As the bet has negative expecrted value, plus Lisa is loss averse, V(A) is less than the alternative outcome of zero.

Code
library(ggplot2)

u <- function(x){
ifelse (x >= 0, x^0.5, -2*(-x)^0.5)
}

df <- data.frame(
x = seq(-300, 300, 0.1),
y = u(seq(-300, 300, 0.1))
)

#Variables for plot (may not match labels as not necessarily done to scale)
#Payoffs from gamble
x1<- -150 #loss
x2<- 100 #win
ev<- -50 #expected value of gamble
xc<- 0 #certain outcome
px2<-(ev-x1)/(x2-x1)

ggplot(mapping = aes(x, y)) +

#Plot the utility curve
geom_line(data = df) +
geom_vline(xintercept = 0, linewidth=0.25)+
geom_hline(yintercept = 0, linewidth=0.25)+
labs(x = "x", y = "v(x)")+

# Set the theme
theme_minimal()+

#remove numbers on each axis
theme(axis.text.x = element_blank(),
axis.text.y = element_blank(),
axis.title=element_text(size=14,face="bold"),
axis.title.y = element_text(angle=0, vjust=0.5))+

#limit to y greater than zero and x greater than -8 (need -8 so space for y-axis labels)
coord_cartesian(xlim = c(-260, 150), ylim = c(-33, 15))+

#Add labels -150, v(-150) and line to curve indicating each
annotate("text", x = x1, y = 0, label = "-150", size = 4, hjust = 0.6, vjust = -0.5)+
annotate("segment", x = x1, y = 0, xend = x1, yend = u(x1), linewidth = 0.5, colour = "black", linetype="dotted")+
annotate("segment", x = 0, y = u(x1), xend = x1, yend = u(x1), linewidth = 0.5, colour = "black", linetype="dotted")+
annotate("text", x = 0, y = u(x1), label = "v(-150)", size = 4, hjust = -0.1, vjust = 0.3)+

#Add labels -100, v(-100) and line to curve indicating each
#annotate("text", x = xc, y = 0, label = "-100", size = 4, hjust = 0.6, vjust = -0.5)+
#annotate("segment", x = xc, y = 0, xend = xc, yend = u(xc), linewidth = 0.5, colour = "black", linetype="dotted")+
#annotate("segment", x = 0, y = u(xc), xend = xc, yend = u(xc), linewidth = 0.5, colour = "black", linetype="dotted")+
#annotate("text", x = 0, y = u(xc), label = "v(-100)", size = 4, hjust = -0.1, vjust = 0.7)+

annotate("segment", x = x1, xend = x2, y = u(x1), yend = u(x2), linewidth = 0.5, colour = "black", linetype="dotdash")+

#Add labels 100, v(1000) and line to curve indicating each
annotate("text", x = x2, y = 0, label = "100", size = 4, hjust = 0.4, vjust = 1.5)+
annotate("segment", x = x2, y = 0, xend = x2, yend = u(x2), linewidth = 0.5, colour = "black", linetype="dotted")+
annotate("segment", x = 0, y = u(x2), xend = x2, yend = u(x2), linewidth = 0.5, colour = "black", linetype="dotted")+
annotate("text", x = 0, y = u(x2), label = "v(100)", size = 4, hjust = 1.05, vjust = 0.45)+

#Add labels E[A], V(A) and curve indicating each
annotate("text", x = ev, y = 0, label = "E[A]=-50", size = 4, hjust = 0.6, vjust = -0.5)+
annotate("segment", x = ev, y = 0, xend = ev, yend = u(x1)+(u(x2)-u(x1))*px2, linewidth = 0.5, colour = "black", linetype="dashed")+
annotate("segment", x = 0, y = u(x1)+(u(x2)-u(x1))*px2, xend = ev, yend = u(x1)+(u(x2)-u(x1))*px2, linewidth = 0.5, colour = "black", linetype="dashed")+
annotate("text", x = 0, y = u(x1)+(u(x2)-u(x1))*px2, label = "V(A)", size = 4, hjust = -0.1, vjust = 0.1)

## 53.2 Question 2

Early in the COVID-19 pandemic, the hope was that vaccines would prevent transmission and death. Later, it became apparent that vaccination dramatically reduced death rates but did not wholly prevent it.

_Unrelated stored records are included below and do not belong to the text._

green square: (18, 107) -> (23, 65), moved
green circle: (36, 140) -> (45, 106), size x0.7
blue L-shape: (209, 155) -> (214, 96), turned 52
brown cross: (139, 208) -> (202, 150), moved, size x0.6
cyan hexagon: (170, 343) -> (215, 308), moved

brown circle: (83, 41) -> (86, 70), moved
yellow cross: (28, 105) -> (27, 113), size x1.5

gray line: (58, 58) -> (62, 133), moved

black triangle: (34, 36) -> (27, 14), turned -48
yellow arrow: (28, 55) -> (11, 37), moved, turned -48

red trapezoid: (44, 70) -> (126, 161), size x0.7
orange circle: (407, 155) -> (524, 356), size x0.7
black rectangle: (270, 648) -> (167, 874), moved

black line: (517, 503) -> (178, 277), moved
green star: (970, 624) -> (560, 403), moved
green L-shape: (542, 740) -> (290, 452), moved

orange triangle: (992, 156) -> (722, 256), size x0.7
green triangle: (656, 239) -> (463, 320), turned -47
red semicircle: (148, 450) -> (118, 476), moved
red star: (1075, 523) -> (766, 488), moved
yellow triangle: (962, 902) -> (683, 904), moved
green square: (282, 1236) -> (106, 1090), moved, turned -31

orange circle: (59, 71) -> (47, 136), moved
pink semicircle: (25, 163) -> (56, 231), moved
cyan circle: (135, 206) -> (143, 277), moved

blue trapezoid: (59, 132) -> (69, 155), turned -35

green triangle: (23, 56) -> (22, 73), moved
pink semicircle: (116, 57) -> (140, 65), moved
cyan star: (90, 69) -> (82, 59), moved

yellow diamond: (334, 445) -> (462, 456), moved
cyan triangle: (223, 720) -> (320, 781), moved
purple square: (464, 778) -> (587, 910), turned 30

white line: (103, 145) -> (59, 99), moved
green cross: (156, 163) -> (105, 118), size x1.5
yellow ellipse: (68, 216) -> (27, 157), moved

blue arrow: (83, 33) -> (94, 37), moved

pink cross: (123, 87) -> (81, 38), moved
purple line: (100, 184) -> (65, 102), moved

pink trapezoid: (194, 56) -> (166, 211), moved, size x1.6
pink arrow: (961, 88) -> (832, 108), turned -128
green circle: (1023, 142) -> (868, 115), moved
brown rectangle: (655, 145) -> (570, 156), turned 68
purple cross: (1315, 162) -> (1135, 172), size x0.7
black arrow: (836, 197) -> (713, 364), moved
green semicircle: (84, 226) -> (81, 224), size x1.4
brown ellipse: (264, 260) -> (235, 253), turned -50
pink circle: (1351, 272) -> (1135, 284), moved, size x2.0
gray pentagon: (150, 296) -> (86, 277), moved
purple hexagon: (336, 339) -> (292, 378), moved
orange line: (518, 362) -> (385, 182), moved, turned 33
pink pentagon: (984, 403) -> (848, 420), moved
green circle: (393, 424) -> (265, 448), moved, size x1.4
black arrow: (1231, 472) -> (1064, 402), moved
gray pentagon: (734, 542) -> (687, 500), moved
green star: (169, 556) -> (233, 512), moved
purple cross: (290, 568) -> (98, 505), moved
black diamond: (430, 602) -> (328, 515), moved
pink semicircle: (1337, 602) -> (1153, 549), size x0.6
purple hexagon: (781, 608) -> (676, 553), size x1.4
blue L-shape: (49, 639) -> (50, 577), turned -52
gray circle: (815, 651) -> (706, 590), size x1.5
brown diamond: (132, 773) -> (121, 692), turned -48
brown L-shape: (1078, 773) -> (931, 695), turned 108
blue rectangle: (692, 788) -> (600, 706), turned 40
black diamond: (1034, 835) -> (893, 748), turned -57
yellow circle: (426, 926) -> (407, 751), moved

Use the concept of probability weighting to explain why citizens would see a massive reduction as much less valuable than elimination.

There is strong evidence that we overweight certain events, when the probability of the event is one, relative to near certain events, such as when the probability is, say, 99%. This overweighting of certainty is effectively the same as overweighting very low-probability events.

The elimination of COVID-19 would be seen as a certain event, and therefore overweighted relative to a near-certain event, such as a 99% reduction in deaths. Hence elimination would be seen as much more valuable even though near-elimination has nearly the same number of lives saved

Put another way, the remaining small probability of death would be overweighted, meaning the near elimination of deaths would be seen as having much less value than the complete elimination.